PASTA e FAGIOLE Recipe

  Soup

Ingredients:
Serves 4-6

by Deborah Mele

INGREDIENTS:

3 Tablespoons of Olive Oil

2 Large Garlic Cloves, Minced

1 Large Carrot, Finely Chopped

2 Celery Stalks, Finely Chopped

1 Small Onion, Finely Chopped

6 Peeled, Seeded and Chopped Ripe Roma Tomatoes (or Canned Equivalent)

1 Quart Chicken Broth

2 (13oz) Tins Cannellini Beans (or Equivalent, Prepared From Dried)

1 Cup Small Pasta (Tubettini or Ditalini)

1/2 Cup Chopped Fresh Parsley

Salt & Pepper

Dash Of Red Pepper Flakes

TO SERVE:

Good Quality Olive Oil

Shaved Parmesan Cheese

Fresh Chopped Parsley

Directions:
Heat the oil in a large heavy pot. Cook the onion, carrot, and celery until soft. Add the garlic and cook another minute. Pour in the broth, beans and chopped tomatoes, and cook for 5 minutes. Remove a few scoops of the bean mixture and puree or mash. Return to the pot. Add the pasta, chopped parsley and seasonings. Cook until the pasta is cooked al dente.

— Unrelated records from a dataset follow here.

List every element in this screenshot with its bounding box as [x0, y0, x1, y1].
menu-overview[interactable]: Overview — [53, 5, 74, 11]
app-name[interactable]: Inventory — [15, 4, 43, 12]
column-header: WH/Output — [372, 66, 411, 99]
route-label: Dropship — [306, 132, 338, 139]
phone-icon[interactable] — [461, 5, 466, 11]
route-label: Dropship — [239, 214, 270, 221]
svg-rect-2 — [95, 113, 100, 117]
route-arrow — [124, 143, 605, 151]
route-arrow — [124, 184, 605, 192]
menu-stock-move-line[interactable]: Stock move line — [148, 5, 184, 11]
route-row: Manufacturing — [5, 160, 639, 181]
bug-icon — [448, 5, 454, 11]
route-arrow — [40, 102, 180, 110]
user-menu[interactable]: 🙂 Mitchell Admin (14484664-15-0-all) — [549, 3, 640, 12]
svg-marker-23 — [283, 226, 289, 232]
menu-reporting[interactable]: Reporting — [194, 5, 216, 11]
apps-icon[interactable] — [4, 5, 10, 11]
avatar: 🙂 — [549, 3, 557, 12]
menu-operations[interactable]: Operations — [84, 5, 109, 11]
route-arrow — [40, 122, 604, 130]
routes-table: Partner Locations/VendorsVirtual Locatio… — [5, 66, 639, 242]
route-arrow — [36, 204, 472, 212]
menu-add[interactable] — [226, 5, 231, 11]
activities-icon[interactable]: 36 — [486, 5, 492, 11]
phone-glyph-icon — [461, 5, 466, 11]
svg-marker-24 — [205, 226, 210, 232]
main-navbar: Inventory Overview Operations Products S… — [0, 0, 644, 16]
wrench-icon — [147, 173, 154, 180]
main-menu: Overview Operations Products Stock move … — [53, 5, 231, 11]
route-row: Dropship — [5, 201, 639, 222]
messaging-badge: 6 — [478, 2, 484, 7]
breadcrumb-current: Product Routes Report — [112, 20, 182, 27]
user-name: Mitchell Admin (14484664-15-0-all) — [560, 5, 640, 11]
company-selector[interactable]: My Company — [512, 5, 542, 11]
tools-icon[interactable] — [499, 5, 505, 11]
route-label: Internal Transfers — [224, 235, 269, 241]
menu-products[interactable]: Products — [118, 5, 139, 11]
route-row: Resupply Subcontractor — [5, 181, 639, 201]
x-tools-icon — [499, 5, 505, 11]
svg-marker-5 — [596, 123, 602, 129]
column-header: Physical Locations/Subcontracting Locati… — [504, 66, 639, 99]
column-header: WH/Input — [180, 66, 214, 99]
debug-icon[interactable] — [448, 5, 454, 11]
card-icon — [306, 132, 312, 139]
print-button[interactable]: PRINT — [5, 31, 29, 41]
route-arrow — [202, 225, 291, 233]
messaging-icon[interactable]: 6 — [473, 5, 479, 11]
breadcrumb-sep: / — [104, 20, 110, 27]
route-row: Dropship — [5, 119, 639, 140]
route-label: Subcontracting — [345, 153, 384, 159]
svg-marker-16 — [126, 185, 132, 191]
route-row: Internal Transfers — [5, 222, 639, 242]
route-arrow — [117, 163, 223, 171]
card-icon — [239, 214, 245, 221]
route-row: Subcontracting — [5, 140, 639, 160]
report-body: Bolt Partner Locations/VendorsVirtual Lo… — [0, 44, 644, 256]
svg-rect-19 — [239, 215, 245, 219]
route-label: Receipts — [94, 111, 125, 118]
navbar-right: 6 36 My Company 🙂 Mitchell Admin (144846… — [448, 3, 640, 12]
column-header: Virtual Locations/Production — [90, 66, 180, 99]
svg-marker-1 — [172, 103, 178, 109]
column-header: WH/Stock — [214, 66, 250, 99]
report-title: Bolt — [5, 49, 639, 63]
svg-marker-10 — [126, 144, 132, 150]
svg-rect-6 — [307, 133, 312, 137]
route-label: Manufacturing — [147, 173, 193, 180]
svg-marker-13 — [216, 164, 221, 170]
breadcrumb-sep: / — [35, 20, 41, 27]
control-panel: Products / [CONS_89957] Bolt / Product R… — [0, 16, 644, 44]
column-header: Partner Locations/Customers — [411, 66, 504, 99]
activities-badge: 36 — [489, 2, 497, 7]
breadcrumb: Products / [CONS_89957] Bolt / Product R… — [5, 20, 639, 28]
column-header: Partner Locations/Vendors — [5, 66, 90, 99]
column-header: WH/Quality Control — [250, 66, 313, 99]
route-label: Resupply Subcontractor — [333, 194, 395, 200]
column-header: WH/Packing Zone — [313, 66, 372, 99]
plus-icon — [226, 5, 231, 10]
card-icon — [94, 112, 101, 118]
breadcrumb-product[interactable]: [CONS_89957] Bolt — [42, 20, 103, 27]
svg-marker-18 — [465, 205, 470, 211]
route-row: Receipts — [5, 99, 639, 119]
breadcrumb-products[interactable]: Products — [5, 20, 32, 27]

Serve in bowls topped with a drizzle of olive oil, the shaved cheese and a sprinkling of chopped parsley.

Note: You can add a little chopped pancetta or diced prosciutto to this dish as well for a different taste. Just add the meat into the pot, when you are cooking the onions.